[Action item]
Please give again every entry exactly as it appears, setting aside the pictures.

[Exercise data]
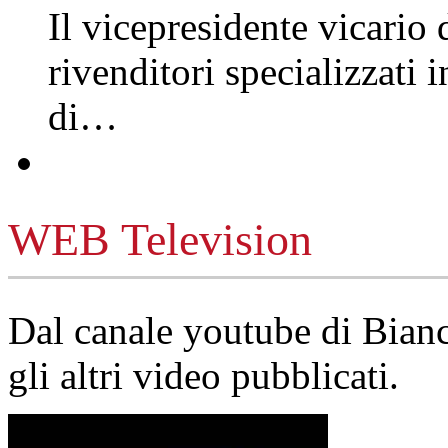
Il vicepresidente vicario 
rivenditori specializzati 
di…
WEB Television
Dal canale youtube di Bia
gli altri video pubblicati.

[Task answer]
Il vicepresidente vicario 
rivenditori specializzati 
di…
WEB Television
Dal canale youtube di Bia
gli altri video pubblicati.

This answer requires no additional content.